L’ecumenismo si esercita perciò non soltanto dialogando, pregando o servendo l’umanità insieme a cristiani di altre denominazioni. Lo si fa anche vivendo, pure all’interno della nostra propria comunità, in modo veramente evangelico. Con ciò si evitano altre future spaccature e si cresce nell’unità anche con gli altri cristiani, perché si diventa di più Cristo, Colui che ci fa uno. È questo che si riconosce quando si dice che l’ecumenismo ci ha fatto passare dall’ecclesiocentrismo (pretendere che gli altri si convertano alla nostra propria chiesa), al cristocentrismo, cioè alla permanente riforma e conversione al vangelo per crescere tutti di più verso il Cristo.
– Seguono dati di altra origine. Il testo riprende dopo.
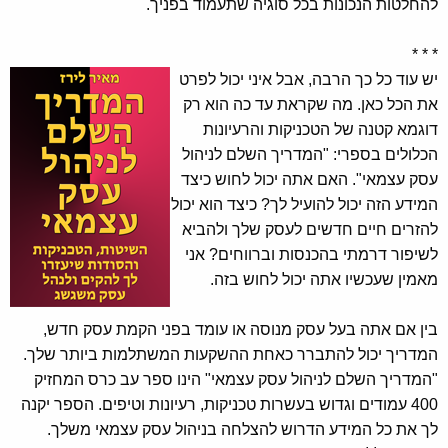
להחלטות הנכונות בכל סוגיה שתעמוד בפניך.
* * *
יש עוד כל כך הרבה, אבל איני יכול לפרט
את הכל כאן. מה שקראת עד כה הוא רק
דוגמא קטנה של הטכניקות והרעיונות
הכלולים בספרי: "המדריך השלם לניהול
עסק עצמאי". האם אתה יכול לחוש כיצד
המידע הזה יכול להועיל לך? כיצד הוא יכול
להזרים חיים חדשים לעסק שלך ולהביא
לשיפור דרמתי בהכנסות וברווחים? אני
מאמין שעכשיו אתה יכול לחוש בזה.
בין אם אתה בעל עסק מנוסה או עומד בפני הקמת עסק חדש,
המדריך יכול להתברר כאחת ההשקעות המשתלמות ביותר שלך.
"המדריך השלם לניהול עסק עצמאי" הינו ספר עב כרס המחזיק
400 עמודים וגדוש בעשרות טכניקות, רעיונות וטיפים. הספר יקנה
לך את כל המידע הדרוש להצלחה בניהול עסק עצמאי משלך.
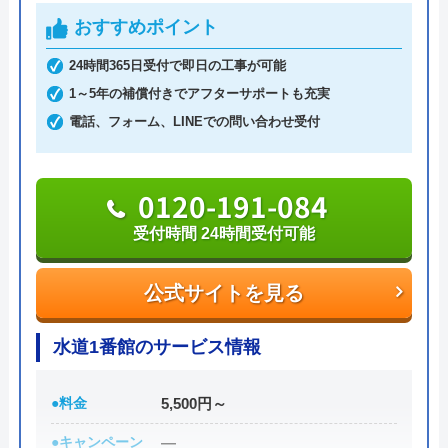
細
おすすめポイント
6,600円からとお手頃価格で提供をしています。
24時間365日受付で即日の工事が可能
万が一、水まわりに問題が発生した場合は、最短20
イースマイルのクチコミ on
1～5年の補償付きでアフターサポートも充実
分でお客様の元にスタッフが駆けつけます。出張見
電話、フォーム、LINEでの問い合わせ受付
4.1
（
198
件のクチコミ）
積もりキャンセルは0円、深夜早朝でも割増料金は
※クチコミの内容について
一切ありません。業務や知識の習得のために厳しい
自社研修を実施しているため、技術には問題ないよ
0120-191-084
うです。
りえP
受付時間 24時間受付可能
2 か月前
トラブルの原因や作業例などが分かりやすく記載さ
公式サイトを見る
れており、依頼の際も安心できますね。候補のひと
つにしてみてください。
トイレが詰まって本当に困っていましたが、
水道1番館のサービス情報
イースマイルさんに依頼して大正解でした！
ちなみに、電話で連絡した際に「サイトを見た」と
連絡後すぐに駆けつけてくださり、あっとい
●料金
5,500円～
伝えると作業料金が2,000円割引になるWEB割があ
う間に解決。スタッフの方も非常に丁寧で、
●キャンペーン
―
りますので、相談する際は必ず電話で相談し、その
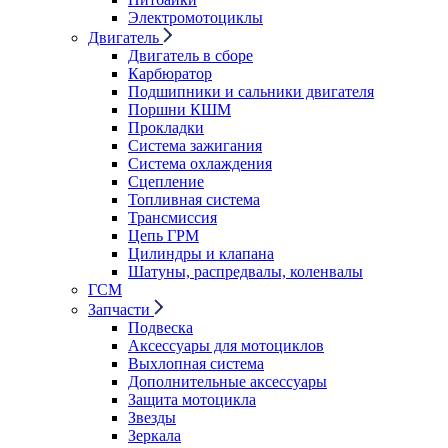
Электромотоциклы
Двигатель
Двигатель в сборе
Карбюратор
Подшипники и сальники двигателя
Поршни КШМ
Прокладки
Система зажигания
Система охлаждения
Сцепление
Топливная система
Трансмиссия
Цепь ГРМ
Цилиндры и клапана
Шатуны, распредвалы, коленвалы
ГСМ
Запчасти
Подвеска
Аксессуары для мотоциклов
Выхлопная система
Дополнительные аксессуары
Защита мотоцикла
Звезды
Зеркала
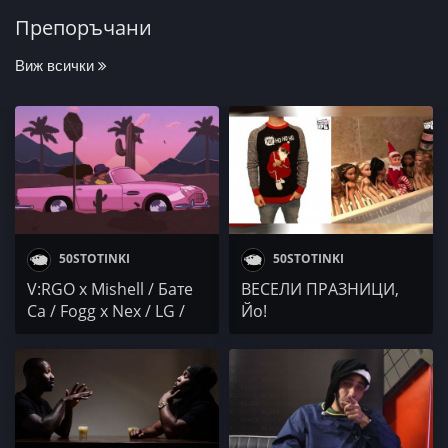
Препоръчани
Виж всички
50STOTINKI
50STOTINKI
V:RGO x Mishell / Бате
ВЕСЕЛИ ПРАЗНИЦИ,
Са / Fogg x Nex / LG /
Йо!
KING ROBI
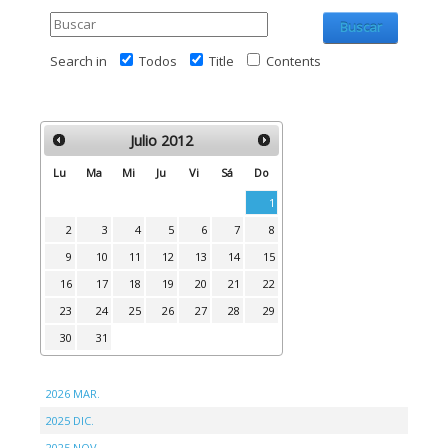
Buscar
Search in
Todos
Title
Contents
Julio
2012
Lu
Ma
Mi
Ju
Vi
Sá
Do
1
2
3
4
5
6
7
8
9
10
11
12
13
14
15
16
17
18
19
20
21
22
23
24
25
26
27
28
29
30
31
2026 MAR.
2025 DIC.
2025 NOV.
Conosciamo delle parrocchie cattoliche in luoghi dove non esistono cristiani di altre tradizioni che, con il consenso del loro vescovo, hanno fatto dei «gemellaggi» con comunità cristiane di denominazioni diverse, di altre regioni o Paesi. Con esse fanno degli scambi di visite e mantengono corrispondenza, per crescere nella conoscenza e nell’amore fraterno, per aiutarsi a vicenda nei loro bisogni, per uno scambio di doni significativi o pregando per le reciproche necessità, ecc.

Ma prima ancora di andare lontano, quando siete invitati da una comunità della vostra diocesi a parlare di ecumenismo, questo non è altro che un «pretesto» per cercare di contribuire a migliorare la qualità cristiana di quella comunità. Infatti, descrivendo l’ecumenismo e vivendolo, li aiutate a crescere nell’amore e nel rispetto reciproco, insegnate le condizioni e la «tecnica» evangelica del dialogo, proponete di conoscere meglio e soprattutto di vivere la Parola... Tutto ciò, infatti, prima ancora di aggiungere nuove  attività, vivifica ed affina evangelicamente quelle che già ci sono. E questo può interessare tutti. Anche i parroci.